[What you are asked to do]: In the listing below, find the line with "Etna, voilà la première" and the line with "Strada Grigore Ureche 14, Brasov", then return them and every line between them exactly, minus the pictures.

[Given records]:
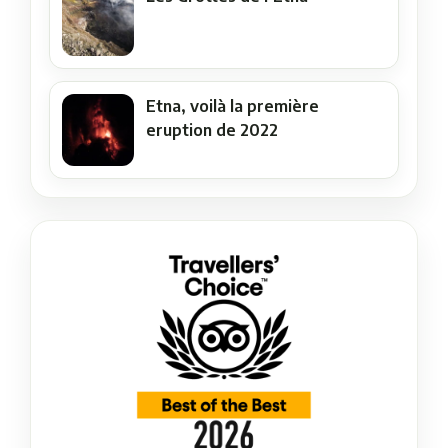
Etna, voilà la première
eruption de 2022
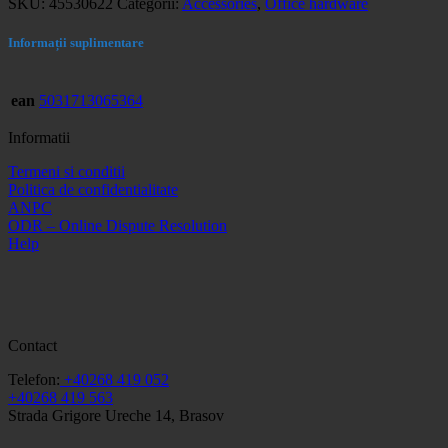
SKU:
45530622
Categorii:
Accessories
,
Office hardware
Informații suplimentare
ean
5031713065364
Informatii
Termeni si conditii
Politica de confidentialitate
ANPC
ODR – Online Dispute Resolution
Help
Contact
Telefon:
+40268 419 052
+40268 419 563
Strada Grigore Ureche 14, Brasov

* * *

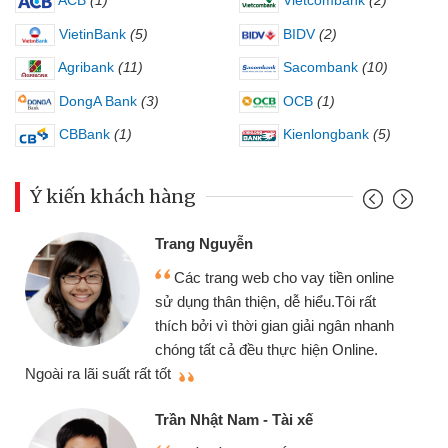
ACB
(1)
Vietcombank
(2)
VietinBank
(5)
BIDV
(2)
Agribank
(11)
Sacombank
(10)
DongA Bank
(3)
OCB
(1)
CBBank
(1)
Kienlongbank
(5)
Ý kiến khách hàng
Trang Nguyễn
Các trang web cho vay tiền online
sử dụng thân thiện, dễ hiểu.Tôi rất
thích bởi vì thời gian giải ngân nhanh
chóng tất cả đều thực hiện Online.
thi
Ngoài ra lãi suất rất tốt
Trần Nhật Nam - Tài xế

[Output of the exercise]:
Etna, voilà la première
eruption de 2022
SKU:
45530622
Categorii:
Accessories
,
Office hardware
Informații suplimentare
ean
5031713065364
Informatii
Termeni si conditii
Politica de confidentialitate
ANPC
ODR – Online Dispute Resolution
Help
Contact
Telefon:
+40268 419 052
+40268 419 563
Strada Grigore Ureche 14, Brasov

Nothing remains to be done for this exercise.